▶ _INSTRUCTIONS TO FOLLOW_:
Look below for the line that has "living happily in". Set down the lines from there through the line that has "declared king, and", exactly as written.

▶ _DATA FOR ANALYSIS_:
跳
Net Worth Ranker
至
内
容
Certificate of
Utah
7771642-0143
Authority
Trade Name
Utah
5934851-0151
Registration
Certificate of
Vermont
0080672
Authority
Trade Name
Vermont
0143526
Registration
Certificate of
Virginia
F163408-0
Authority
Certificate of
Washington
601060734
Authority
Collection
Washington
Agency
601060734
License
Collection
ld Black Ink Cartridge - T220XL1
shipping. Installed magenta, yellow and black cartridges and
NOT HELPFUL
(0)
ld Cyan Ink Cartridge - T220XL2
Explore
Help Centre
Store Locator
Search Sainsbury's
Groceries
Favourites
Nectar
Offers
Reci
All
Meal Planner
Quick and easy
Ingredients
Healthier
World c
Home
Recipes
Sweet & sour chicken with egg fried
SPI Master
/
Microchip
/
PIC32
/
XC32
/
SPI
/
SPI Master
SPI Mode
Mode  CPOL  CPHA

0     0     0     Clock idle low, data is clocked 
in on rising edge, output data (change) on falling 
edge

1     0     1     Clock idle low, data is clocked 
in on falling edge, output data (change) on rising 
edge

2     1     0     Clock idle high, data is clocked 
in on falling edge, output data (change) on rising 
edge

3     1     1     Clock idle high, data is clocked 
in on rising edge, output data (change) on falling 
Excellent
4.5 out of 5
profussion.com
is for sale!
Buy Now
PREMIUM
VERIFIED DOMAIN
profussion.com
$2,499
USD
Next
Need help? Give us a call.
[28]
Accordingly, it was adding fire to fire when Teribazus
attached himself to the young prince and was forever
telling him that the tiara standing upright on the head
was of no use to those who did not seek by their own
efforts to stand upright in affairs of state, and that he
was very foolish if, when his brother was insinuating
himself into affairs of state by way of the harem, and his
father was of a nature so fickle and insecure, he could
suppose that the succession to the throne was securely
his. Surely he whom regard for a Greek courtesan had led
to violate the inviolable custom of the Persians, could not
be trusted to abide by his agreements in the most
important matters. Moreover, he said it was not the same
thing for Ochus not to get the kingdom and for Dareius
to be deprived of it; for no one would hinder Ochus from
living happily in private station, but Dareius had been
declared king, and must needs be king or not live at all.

* * *

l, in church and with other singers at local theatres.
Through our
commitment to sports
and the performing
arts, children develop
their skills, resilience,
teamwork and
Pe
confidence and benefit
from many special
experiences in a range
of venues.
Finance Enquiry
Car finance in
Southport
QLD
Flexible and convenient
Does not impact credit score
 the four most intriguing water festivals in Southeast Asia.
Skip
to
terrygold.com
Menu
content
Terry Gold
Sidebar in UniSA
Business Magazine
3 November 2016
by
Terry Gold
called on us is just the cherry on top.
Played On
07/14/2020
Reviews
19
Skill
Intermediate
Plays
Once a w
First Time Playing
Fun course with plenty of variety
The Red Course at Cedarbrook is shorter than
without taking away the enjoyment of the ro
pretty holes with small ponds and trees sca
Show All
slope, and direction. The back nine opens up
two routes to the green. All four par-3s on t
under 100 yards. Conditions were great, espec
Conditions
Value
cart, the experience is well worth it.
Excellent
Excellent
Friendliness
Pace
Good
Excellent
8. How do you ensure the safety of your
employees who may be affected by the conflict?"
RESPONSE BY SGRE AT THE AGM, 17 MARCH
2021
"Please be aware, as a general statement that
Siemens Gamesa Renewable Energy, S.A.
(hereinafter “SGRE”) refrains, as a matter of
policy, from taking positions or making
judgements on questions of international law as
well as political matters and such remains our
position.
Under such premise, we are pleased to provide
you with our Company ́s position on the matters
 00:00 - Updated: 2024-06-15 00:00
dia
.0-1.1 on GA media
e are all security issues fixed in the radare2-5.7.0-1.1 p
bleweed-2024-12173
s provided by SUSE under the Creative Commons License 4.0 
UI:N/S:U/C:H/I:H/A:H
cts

▶ _EXERCISE ANSWER_:
living happily in private station, but Dareius had been
declared king, and must needs be king or not live at all.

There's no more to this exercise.